Now, though, Audrey saw just how extensive the Soviet assaults had been, and her anxiety about Ilse’s welfare crested. There were piles of rubble everywhere from countless destroyed buildings. Others were missing their windows and blackened with soot. The streets were filthy, the dust only just beginning to settle. Her feet carried her, with a slight limp, over the old Moltkebrucke bridge, which was still standing, then through the streets that were at once familiar and unrecognizable. She took them in with a reserved, painful nostalgia.

When she rounded the end of the Kaplans’ street, she gasped at the line of row houses. Several doors down, two houses had been nearly destroyed, their roofs all but gone. A few wooden beams and patches of shingles remained, hanging at strange angles. The windows were no longer there; Audrey could see inside the front rooms where most of the walls had been entirely blown away.
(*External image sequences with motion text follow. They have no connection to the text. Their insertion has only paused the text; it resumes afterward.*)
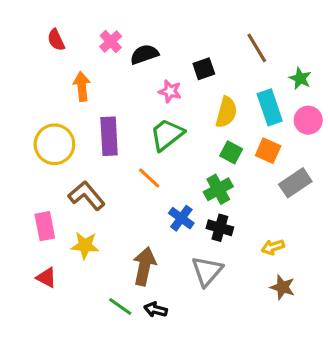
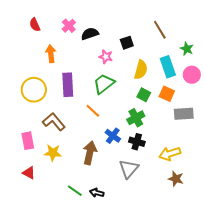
gray rectangle: (295, 183) -> (184, 114), turned 30
yellow arrow: (273, 247) -> (170, 154), size x1.5
brown arrow: (144, 266) -> (90, 153), moved

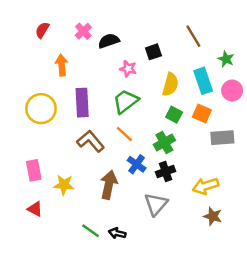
red semicircle: (35, 25) -> (42, 30), turned 56
orange line: (93, 111) -> (124, 134), moved
brown L-shape: (54, 122) -> (91, 141), moved
black cross: (137, 142) -> (166, 172), turned -35

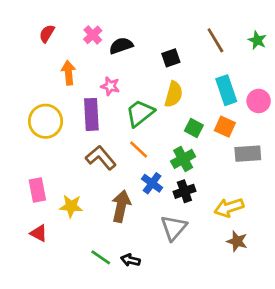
green star: (226, 59) -> (257, 40), moved
pink star: (128, 69) -> (110, 86), moved
yellow semicircle: (170, 84) -> (174, 94), moved

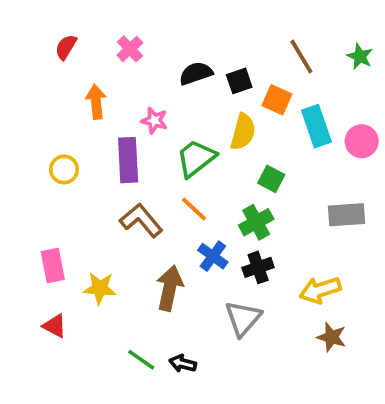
black semicircle: (121, 46) -> (196, 73), moved
yellow circle: (46, 121) -> (64, 169), size x0.6
orange square: (225, 127) -> (277, 100), moved

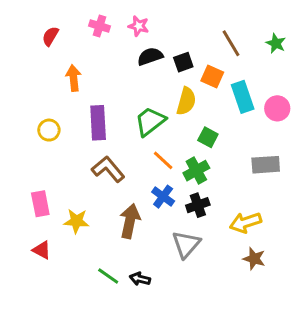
pink cross: (130, 49) -> (100, 26), moved, turned -30
pink star: (154, 120) -> (139, 26), moved
orange line: (194, 209) -> (163, 160), moved

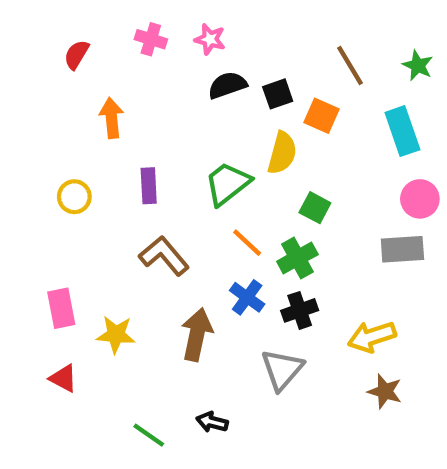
cyan rectangle: (243, 97) -> (402, 131), moved
pink circle: (277, 108) -> (420, 199), moved
purple rectangle: (98, 123) -> (149, 186), size x0.7
green line: (108, 276) -> (149, 435), moved

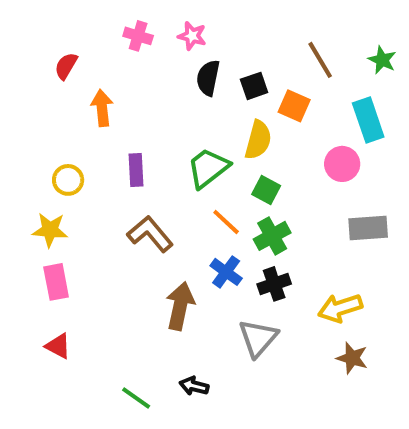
red semicircle: (76, 55) -> (66, 66), moved
black semicircle: (227, 85) -> (208, 78), turned -60
pink circle: (420, 199) -> (342, 164), moved
green square: (315, 208) -> (266, 190), moved
yellow star: (116, 335) -> (50, 230), moved

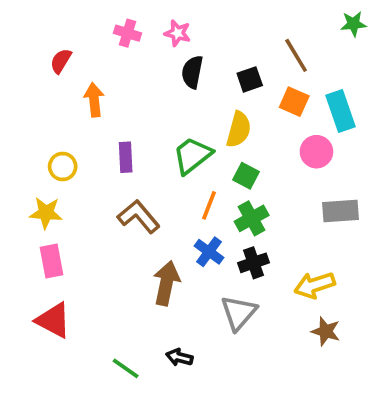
green star: (382, 60) -> (353, 24), moved, turned -30
black square: (254, 86) -> (250, 79), moved
orange square: (294, 106) -> (294, 102), moved
orange line: (226, 222) -> (209, 205), turned 68
red triangle: (58, 346) -> (53, 320), size x1.5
She ran now as best she could toward the Kaplans’ and let out a cry of relief to see the front door and windows intact. There was even a light on in the sitting room. She summited the steps, paused for a deep breath, then knocked.

A long moment passed before the door opened. Audrey’s throat tightened at the sight of an unfamiliar woman standing in front of her.

What had happened to Ilse? Her thoughts swirled, each more horrific than the last. She saw the Gestapo shouting, dragging Ilse out into the snow as she screamed her protest. Daniel crying in her arms. An officer threatening them with a gun to the head, shoving them into the back of a van headed for the same place all the Jews had gone. This woman and her Nazi husband moving their furniture in the next day.

“Hello,” the woman said. She was a bit older than Audrey, with light brown hair. “Can I help you?”

Audrey didn’t know what to say. Did she dare ask for Ilse?

“Ma’am, are you quite all right?” The woman was concerned now. Perhaps she thought Audrey a madwoman. A vagrant or a beggar. She was sure she must look the part.

“Er—” Audrey stuttered, swallowing her fear. “Perhaps I have the wrong house.”

There was the sound of small feet running and a boy appeared at the woman’s elbow. Audrey took in his clipped dark hair and pleated trousers, the eyes she’d known she would remember for the rest of her life.

“Daniel?” she breathed.

“Yes?” he said.

“Is Ilse here?” Audrey asked the woman now, heart pounding in desperation. “Friedrich?”

“Oh!” she replied. “Are you a friend?”

Audrey nodded warily. “Yes. My name is Audrey. Audrey James.”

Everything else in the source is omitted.